France | France, Cour d'appel de Paris, Pôle 5 - chambre 3, 03 juin 2016, 14/09166


Grosses délivréesRÉPUBLIQUE FRANÇAISE

aux parties le :AU NOM DU PEUPLE FRANÇAIS





COUR D'APPEL DE PARIS

Pôle 5 - Chambre 3



ARRÊT DU 03 JUIN 2016



(n° , 06 pages)



Numéro d'inscription au répertoire général : 14/09166



Décision déférée à la Cour : Jugement du 03 Avril 2014 -Tribunal de Grande Instance de PARIS - RG n° 11/13224





APPELANTE



SAS ARCHIMINI prise en la personne de ses représentants légaux

Immatriculée au RCS de Paris sous le num

éro 332 836 220

[Adresse 1]

[Adresse 1]



Représentée par Me Laurence TAZE BERNARD, avocat au barreau de PARIS, toque : P0241, avocat postulant

Assistée de Me Philippe CAVARROC,...

Grosses délivréesRÉPUBLIQUE FRANÇAISE

aux parties le :AU NOM DU PEUPLE FRANÇAIS

COUR D'APPEL DE PARIS

Pôle 5 - Chambre 3

ARRÊT DU 03 JUIN 2016

(n° , 06 pages)

Numéro d'inscription au répertoire général : 14/09166

Décision déférée à la Cour : Jugement du 03 Avril 2014 -Tribunal de Grande Instance de PARIS - RG n° 11/13224

APPELANTE

SAS ARCHIMINI prise en la personne de ses représentants légaux

Immatriculée au RCS de Paris sous le numéro 332 836 220

[Adresse 1]

[Adresse 1]

Représentée par Me Laurence TAZE BERNARD, avocat au barreau de PARIS, toque : P0241, avocat postulant

Assistée de Me Philippe CAVARROC, avocat au barreau de PARIS, toque : P0298, avocat plaidant

INTIMÉE

SAS SOCIÉTÉ DE L'HÔTEL EDOUARD VII prise en la personne de ses représentants légaux

Immatriculée au RCS de Nantes sous le numéro 562 135 889

[Adresse 2]

[Adresse 2]

Représentée par Me Cécile ROUQUETTE TEROUANNE de la SELARL C.V.S., avocat au barreau de PARIS, toque : P0098

COMPOSITION DE LA COUR :

En application des dispositions des articles 786 et 907 du code de procédure civile, l'affaire a été débattue le 30 Mars 2016, en audience publique, les avocats ne s'y étant pas opposé, devant Madame Chantal BARTHOLIN, présidente de chambre, chargé d'instruire l'affaire, laquelle a été préalablement entendue en son rapport.

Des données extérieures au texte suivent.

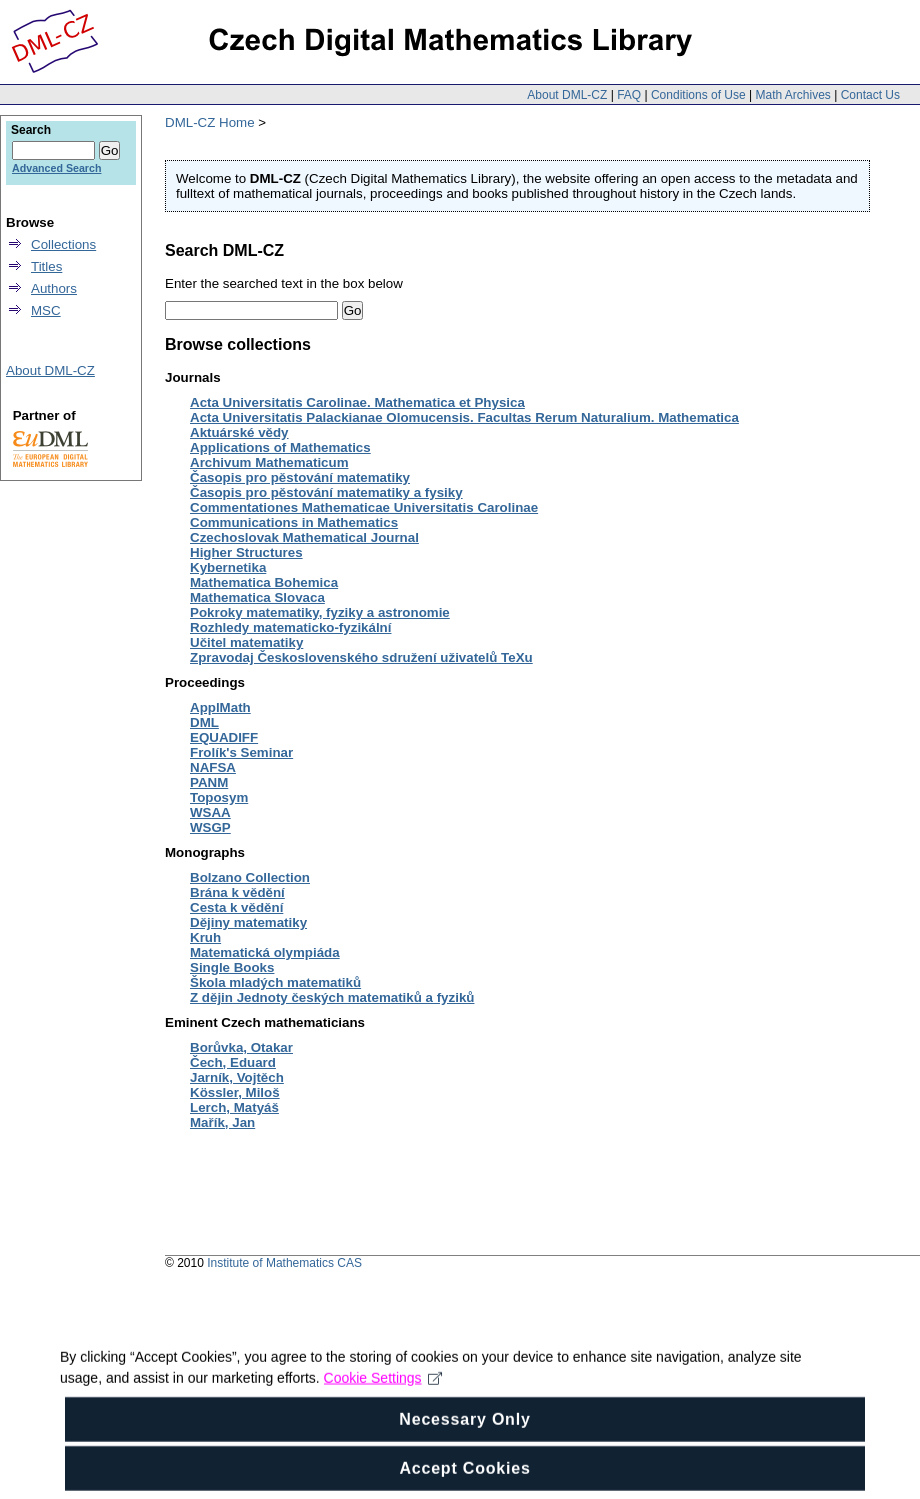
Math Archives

Ce magistrat a rendu compte des plaidoiries dans le délibéré de la Cour, composée de :

Madame Chantal BARTHOLIN, présidente de chambre

Madame Anne-Marie GALLEN, présidente

Madame Brigitte CHOKRON, conseillère

Greffier : lors des débats : Madame Anaïs CRUZ

ARRÊT :

- contradictoire,

- par mise à disposition de l'arrêt au greffe de la Cour, les parties en ayant été préalablement avisées dans les conditions prévues au deuxième alinéa de l'article 450 du code de procédure civile.

- signé par Madame Chantal BARTHOLIN, présidente de chambre et par Madame Anaïs CRUZ, greffier présent lors du prononcé.

**********

Faits et procédure :

Suivant acte authentique en date du 25 février 1992, la société de l'Hôtel Edouard VII a consenti à la société Architecture Miniature, devenue Archimini, un bail commercial portant sur des locaux d'une surface d'environ 30m² à usage de vente d'articles en céramique, de décoration et de souvenirs de Paris, de bijouterie et de cristallerie, situés [Adresse 1], pour une durée de neuf années à compter rétroactivement du 1er octobre 1991 et moyennant un loyer annuel en principal de 180.000 francs. Le bail a été tacitement reconduit au 1er octobre 2000.

Par lettre recommandée avec avis de réception daté du 22 décembre 2008, la société Archimini a sollicité le renouvellement du bail.

Aux termes d'un acte d'huissier du 20 janvier 2009, la société bailleresse a signifié à la société Archimini un « refus de renouvellement » pour le 30 septembre 2009 portant offre d'une indemnité d'éviction.

C'est dans ces circonstances que par acte d'huissier du 13 septembre 2013, la société Archimini a fait assigner la société de l'Hôtel Edouard VII devant le tribunal de grande instance de Paris en fixation de l'indemnité d'éviction à la somme de 700.000 euros, sauf à parfaire, et en paiement de cette somme.

Par jugement du 6 juin 2013, le tribunal a notamment ordonné la réouverture des débats sur la validité de la demande de renouvellement de la société locataire et sur la validité du refus de renouvellement émis par la bailleresse.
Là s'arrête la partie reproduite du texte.